A Miami spa promotes its goods and services by engaging in unsolicited text-messaging to consumers who have listed their phone numbers on the national do not call registry, alleged a Telephone Consumer Protection Act class action Thursday (docket 1:24-cv-22300) in U.S. District Court for Southern Florida. Alexandra Lyons seeks injunctive relief to halt the Waxmee Salon & Spa’s unlawful conduct, “which has resulted in intrusion into the peace and quiet in a realm that is private and personal” to Lyons and the class members, said the complaint. The Florida resident also seeks statutory damages on behalf of herself and members of the class, plus any other available legal or equitable remedies, it said. The salon sent multiple text-message solicitations to the plaintiff’s cellphone in late May and early June to advertise its June promotions, though Lyons personally listed her number on the national DNC registry 20 years ago, said the complaint. Upon information and belief, the salon maintains or has access to outbound transmission reports for all text messages sent advertising or promoting its services and goods, it said. These reports show the dates, times, target phone numbers and content of each message sent to Lyons and the class members, it said. The plaintiff had not transacted any business with the defendant within the 18 months prior to receiving the unwanted text messages, it said. Lyons also hasn’t made any inquiries about the salon’s products or services within the three months before receiving the text messages, it said. The plaintiff never signed any type of authorization permitting or allowing the salon to send her text-message solicitations, it said.

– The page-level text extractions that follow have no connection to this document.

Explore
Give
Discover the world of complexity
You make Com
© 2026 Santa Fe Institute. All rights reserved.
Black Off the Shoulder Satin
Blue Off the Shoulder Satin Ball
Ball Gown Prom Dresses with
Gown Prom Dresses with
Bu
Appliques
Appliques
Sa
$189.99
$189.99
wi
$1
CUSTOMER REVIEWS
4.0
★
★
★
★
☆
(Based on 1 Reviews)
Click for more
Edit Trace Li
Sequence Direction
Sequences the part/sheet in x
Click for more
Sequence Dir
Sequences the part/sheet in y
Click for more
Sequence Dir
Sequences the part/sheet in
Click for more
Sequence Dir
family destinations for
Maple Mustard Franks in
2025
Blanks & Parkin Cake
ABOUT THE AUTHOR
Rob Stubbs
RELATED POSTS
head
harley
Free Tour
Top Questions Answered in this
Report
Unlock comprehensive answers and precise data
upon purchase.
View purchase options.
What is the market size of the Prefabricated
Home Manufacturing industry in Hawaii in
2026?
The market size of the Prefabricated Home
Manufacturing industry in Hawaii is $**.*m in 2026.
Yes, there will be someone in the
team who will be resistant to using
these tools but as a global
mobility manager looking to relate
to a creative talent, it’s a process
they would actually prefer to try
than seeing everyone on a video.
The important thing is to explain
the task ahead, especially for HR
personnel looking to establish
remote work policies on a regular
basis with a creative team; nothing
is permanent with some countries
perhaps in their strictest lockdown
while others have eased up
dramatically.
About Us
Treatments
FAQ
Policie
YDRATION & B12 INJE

Online education platform company 2U and three executives made materially false and misleading statements and failed to disclose material adverse facts about business operations from February 2022 to February 2024, alleged a Securities Exchange Act class action (docket 8:24-cv-01723) Thursday in U.S. District Court for Maryland in Greenbelt.

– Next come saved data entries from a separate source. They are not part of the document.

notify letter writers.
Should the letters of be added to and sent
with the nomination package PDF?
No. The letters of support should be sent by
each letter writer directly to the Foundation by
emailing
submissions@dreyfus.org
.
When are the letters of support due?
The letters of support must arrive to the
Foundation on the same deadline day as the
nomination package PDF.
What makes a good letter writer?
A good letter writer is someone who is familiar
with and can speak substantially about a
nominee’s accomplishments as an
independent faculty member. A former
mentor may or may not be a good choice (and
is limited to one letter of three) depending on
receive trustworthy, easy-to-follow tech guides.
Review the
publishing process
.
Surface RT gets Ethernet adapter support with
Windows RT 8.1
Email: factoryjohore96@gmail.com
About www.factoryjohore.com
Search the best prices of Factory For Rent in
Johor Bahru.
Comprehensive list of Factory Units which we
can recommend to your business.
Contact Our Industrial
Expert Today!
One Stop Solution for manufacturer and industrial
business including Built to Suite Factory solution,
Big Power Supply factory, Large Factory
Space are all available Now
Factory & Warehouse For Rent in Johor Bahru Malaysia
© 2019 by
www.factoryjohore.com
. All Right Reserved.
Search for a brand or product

Amazon “abuses its market dominance to shield itself from competition, reduce market activity, and extract supracompetitive fees,” alleged an antitrust class action Thursday (docket 2:24-cv-00851) in U.S. District Court for Western Washington in Seattle.
OpenAI seeks the consolidation of the separate infringement lawsuits brought by the New York Times (see 2312270044) and eight newspapers (see 2404300034) because the two complaints are "functionally identical," said OpenAI’s memorandum of law Thursday (dockets 1:23-cv-11195 and 1:24-cv-03285) in support of its motion.